-------- Available data
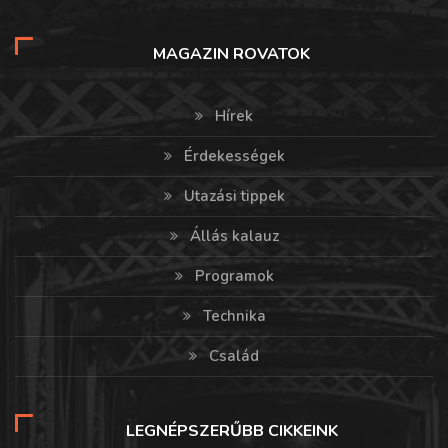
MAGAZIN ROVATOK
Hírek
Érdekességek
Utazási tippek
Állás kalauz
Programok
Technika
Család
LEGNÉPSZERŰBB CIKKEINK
----------------
-------- Available data
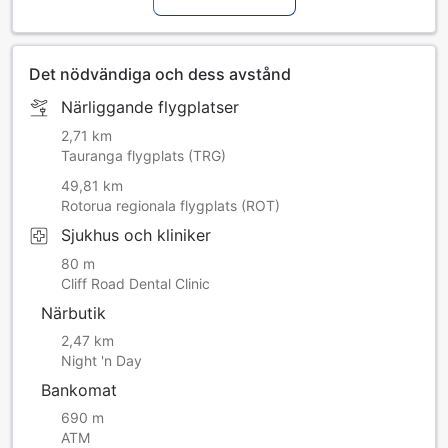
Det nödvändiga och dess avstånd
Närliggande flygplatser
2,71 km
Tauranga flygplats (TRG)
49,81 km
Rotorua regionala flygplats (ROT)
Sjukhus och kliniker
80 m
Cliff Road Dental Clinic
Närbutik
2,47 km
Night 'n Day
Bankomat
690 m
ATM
----------------
All that belongs in your answer is the stretch of entries above from the line with "MAGAZIN ROVATOK" through the line with "LEGNÉPSZERŰBB CIKKEINK", printed exactly.

MAGAZIN ROVATOK
Hírek
Érdekességek
Utazási tippek
Állás kalauz
Programok
Technika
Család
LEGNÉPSZERŰBB CIKKEINK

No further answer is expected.